Friday, February 15, 2013

Managing HBase releases

Last year I (perhaps foolishly?) signed up to be the release manager for the 0.94 branch of HBase. I released 0.94.0 in Mai 2012. Since then I have learned a lot of the open source release process (which, in the end, is not that different from release proprietary software).

There are no defined responsibilities per se for such a role other than actually doing the release.

When I started HBase had relatively infrequent releases and there used to be many discussions and delays to a release to get some more "essential" features in.
The partial cure for this is two fold:
  1. Frequent releases on a somewhat strict schedule. If a feature or fix does not get in, it'll be in the next release a few weeks later.
    This reduces the pressure to push a feature into the next point release.
    The only discussions now are typically around serious bugs that have been discovered during the round of release candidates.
    This is the "release train" model. The train stops every few weeks, changes that are ready get on board, the other changes wait for the next train.
  2. A passing, comprehensive test suite, so that we can do the frequent releases with confidence. Problems are identified early (if the tests fail regularly nobody will check out new test failures, or these failures just drown in the noise of failing tests).
We're now on HBase 0.94.5 (released today actually!), and the pattern that emerged after some initial adjustment is one point release (0.94.0, 0.94.1, ...) about every four to six weeks (depending on how many rounds of release candidates were needed), with a relatively constant rate of change of two fixes and improvements per day (hence a point release ends up having 60-80 changes).

As you can see HBase is pretty actively maintained!

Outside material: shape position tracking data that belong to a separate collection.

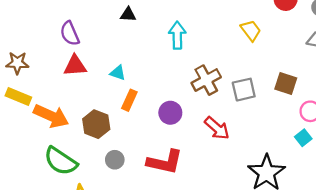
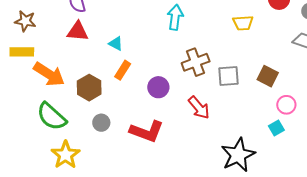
yellow trapezoid: (251, 30) -> (243, 23), turned 115
yellow rectangle: (18, 97) -> (22, 52), turned -30

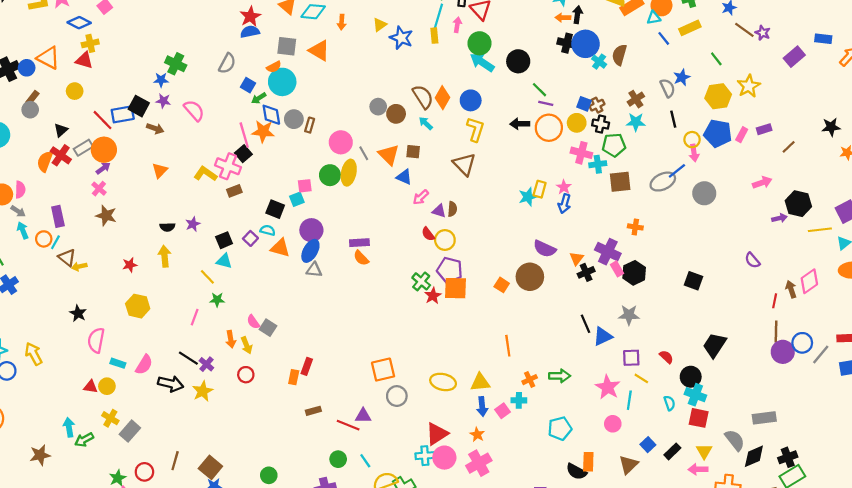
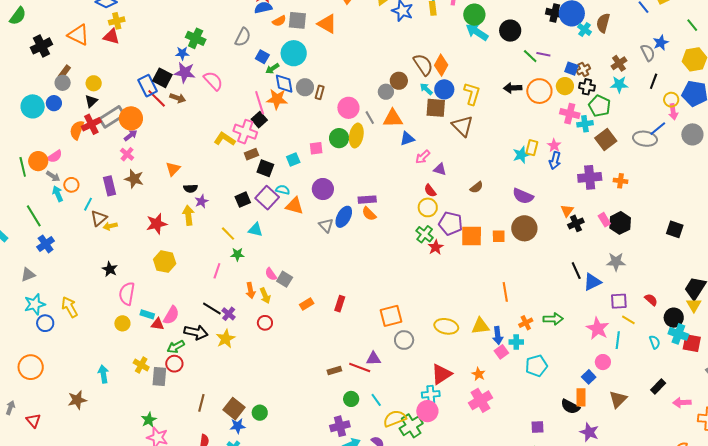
orange semicircle: (274, 67) -> (279, 21), moved
blue circle: (27, 68) -> (54, 103), moved
yellow circle: (75, 91) -> (94, 83), moved
blue circle: (471, 100) -> (444, 89), moved
purple star: (163, 101) -> (185, 73), size x1.5
purple line: (546, 103) -> (543, 54), moved
gray circle: (378, 107) -> (386, 92), moved
blue rectangle: (123, 114) -> (148, 86), turned 75
black line: (673, 119) -> (654, 81), turned 35
red line: (102, 120) -> (157, 98), moved
green pentagon: (614, 145) -> (599, 106), turned 30
gray rectangle: (83, 148) -> (112, 117), size x1.4
brown square: (413, 152) -> (436, 108), moved, size x1.5
red cross: (61, 155) -> (91, 124), turned 30
orange triangle: (389, 155) -> (393, 118), turned -45
orange triangle: (160, 170) -> (173, 169), moved
blue triangle: (404, 177) -> (407, 139), turned -42
brown square: (620, 182) -> (606, 140), turned -30
gray ellipse: (663, 182) -> (645, 139), turned 35
pink semicircle: (20, 190) -> (55, 156), turned 56
gray circle: (704, 193) -> (692, 134), moved
cyan square: (297, 199) -> (293, 160), moved
black square: (275, 209) -> (265, 168), moved
brown semicircle: (452, 209) -> (477, 187), moved, turned 48
purple rectangle: (58, 216) -> (109, 186), moved
purple star: (193, 224) -> (202, 201), moved
purple square: (250, 238) -> (267, 198), size x1.6
orange circle: (44, 239) -> (71, 185), moved
yellow circle: (445, 240) -> (428, 207), moved
purple semicircle: (545, 249) -> (523, 196), moved
blue ellipse: (310, 251) -> (344, 217), moved
purple cross: (608, 252) -> (590, 177), moved, turned -30
brown triangle: (67, 258) -> (99, 218), turned 42
cyan triangle: (224, 261) -> (255, 230), moved
red star: (130, 265) -> (157, 224), size x1.5
gray triangle: (314, 270) -> (326, 225), turned 42
orange square: (502, 285) -> (499, 236), turned -32
orange square: (456, 288) -> (472, 236), moved
red rectangle: (307, 366) -> (340, 304), moved
orange rectangle: (294, 377) -> (307, 304), moved, turned 48
yellow circle: (107, 386) -> (122, 323), moved
red triangle: (90, 387) -> (158, 324), moved
blue arrow: (482, 407) -> (498, 335), moved
brown rectangle: (313, 411) -> (334, 371), moved
red square: (699, 418) -> (692, 343), moved
cyan pentagon: (560, 428) -> (536, 366), moved
gray rectangle: (130, 431) -> (159, 376), turned -36
green arrow: (84, 440) -> (176, 347), moved
blue square: (648, 445) -> (589, 377), moved
yellow triangle: (704, 451) -> (694, 305), moved
pink circle: (444, 458) -> (427, 411), moved
red circle: (144, 472) -> (174, 364), moved
green circle: (269, 475) -> (260, 413), moved

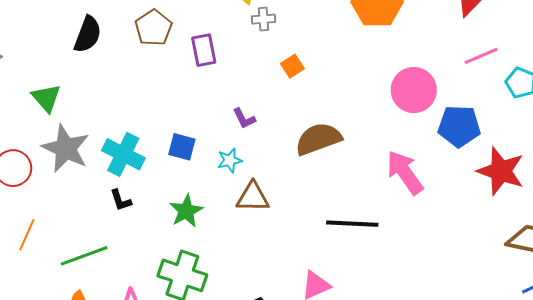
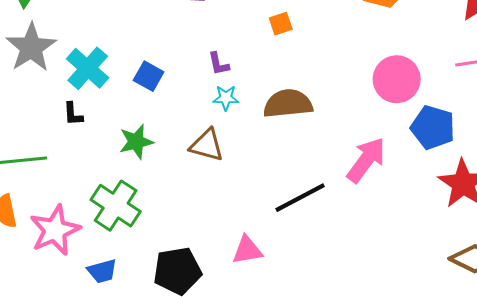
cyan star: (230, 160) -> (226, 98), moved
pink arrow: (405, 172) -> (366, 160), turned 57
black line: (352, 224) -> (300, 198), turned -45

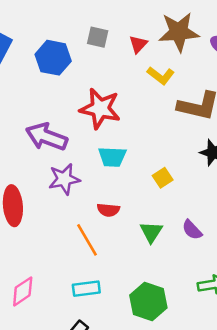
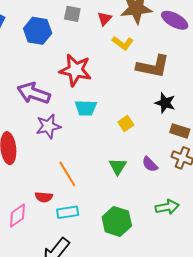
red semicircle: (108, 210) -> (44, 197), moved

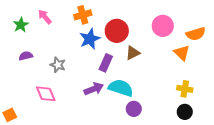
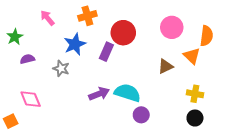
green star: (21, 25) -> (15, 37), moved
orange semicircle: (196, 34) -> (207, 36), turned -66
blue star: (90, 39) -> (75, 44), moved
brown triangle: (133, 53) -> (165, 66), moved
purple rectangle: (106, 63) -> (106, 52), moved
pink diamond: (46, 94) -> (31, 99), moved

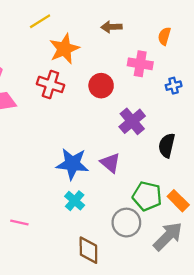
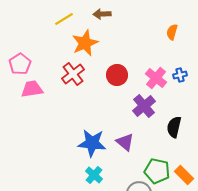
brown arrow: (111, 27) -> (102, 14), moved
pink cross: (140, 64) -> (156, 78), moved, turned 30
red cross: (50, 84) -> (73, 74), turned 35

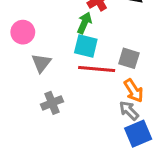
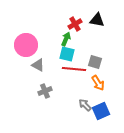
pink circle: (23, 32) -> (26, 45), size x1.5
gray triangle: (41, 63) -> (38, 65), turned -40
gray arrow: (129, 111) -> (85, 105), moved

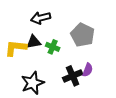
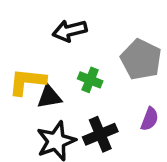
black triangle: (34, 42) -> (49, 97), moved
black cross: (73, 76) -> (100, 134), moved

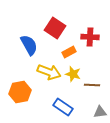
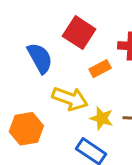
yellow star: (73, 74) -> (102, 118), moved

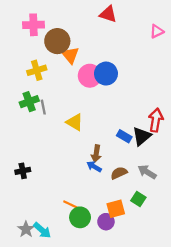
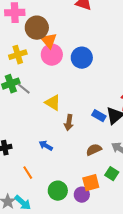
pink circle: (90, 76) -> (52, 55), moved
gray line: (43, 107) -> (24, 89), turned -40
brown arrow: (96, 154) -> (69, 123), moved
blue arrow: (94, 167) -> (46, 146), moved
orange line: (70, 204) -> (28, 173), moved, turned 32

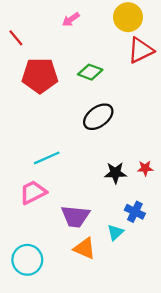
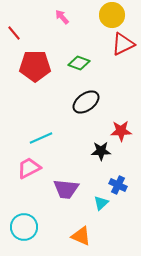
pink arrow: (71, 19) -> (62, 17), turned 84
red star: (145, 168) -> (121, 131), moved, size x1.5
orange triangle: (85, 248) -> (81, 236), moved

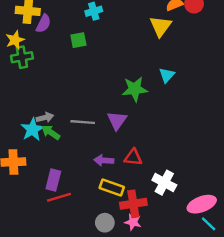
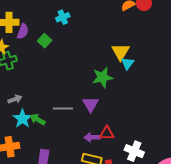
yellow triangle: (161, 26) -> (121, 52), moved
green square: (78, 40) -> (45, 41), moved, turned -32
gray arrow: (45, 118) -> (15, 99), moved
purple arrow: (104, 160) -> (92, 137), moved

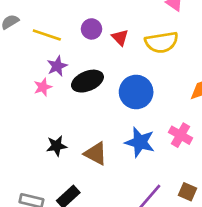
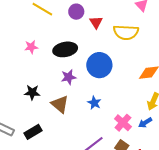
purple star: (57, 66) -> (69, 77), moved
pink cross: (180, 135) -> (123, 123), moved
blue star: (140, 142) -> (94, 103), size x0.6

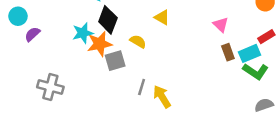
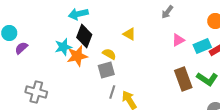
pink triangle: (221, 25) -> (178, 40), turned 48
brown rectangle: (228, 52) -> (183, 79), moved, size x1.6
cyan rectangle: (250, 53) -> (202, 46), moved
gray square: (115, 61) -> (106, 70), moved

So to me being the release manager includes all of the following:
  • Help decide what features or fixes should be included in the release.
  • Help channel the discussion about whether a feature in (unstable) trunk is important enough to be backported to 0.94.
  • Try to review all the changes that go into 0.94. Due to the rate of change I cannot have a detailed look at every fix (I have other responsibilities in my day time job too), but I try to at least skim the changes to see if anything risky or incorrect sticks out.
  • Make sure the test suite passes reliably. This is a pet-peeve of mine and has been especially challenging, but we're now at pass rate of about 70% (up from 20-30% a few months back, but still needs to be improved).
    (Note that many of the failures are due to timing issues in the virtual build machines, and not due to a bug in the HBase code base. A single failing test out of over 1800 tests will make the test suite fail. So 70% is not as bad as it sounds.)
  • Keep timely releases. This my pet-peeve number two.
    Releases should be frequent, on a semi strict schedule, and backward compatible.
    That allows users to get features and fixes sooner and does not require cumbersome serial upgrades (where you need to upgrade from version 0.94.0 to 0.94.1 first in order to then upgrade from 0.94.1 to 0.94.2, and so on). Intermediary releases can be skipped (it is possible to upgrade from 0.94.0 to 0.94.5 directly).
    At the same time - as mentioned above - it allows developers to finish a feature or fix correctly rather than rushing it to "get it in", just because the next release will be 6 months from now.
  • (Sometimes) coordinate with vendors (such as Cloudera and Hortonworks) to time a release or a fix with their releases. This is on a best effort basis, the Apache release is independent of any vendor; but let's be honest, a significant fraction of our users run a release from these vendors.
  • Doing the actual release:
    • Tagging the release in SVN
    • Creating the release artifacts (currently we use the ones generated by the jenkins build for this).
    • Go through a round of one or more RCs and get other committers to test and vote for this RC. Here we need to improve with more automated integration test.
    • Uploading the release to the official Apache mirrors.
    • Pushing the release to the Maven repository (which involves a lot of black voodoo).
0.94 is the current stable release branch of HBase. As long as the next version (0.96) does not have a stable release we will keep backporting new features to 0.94 and keep the frequent releases going.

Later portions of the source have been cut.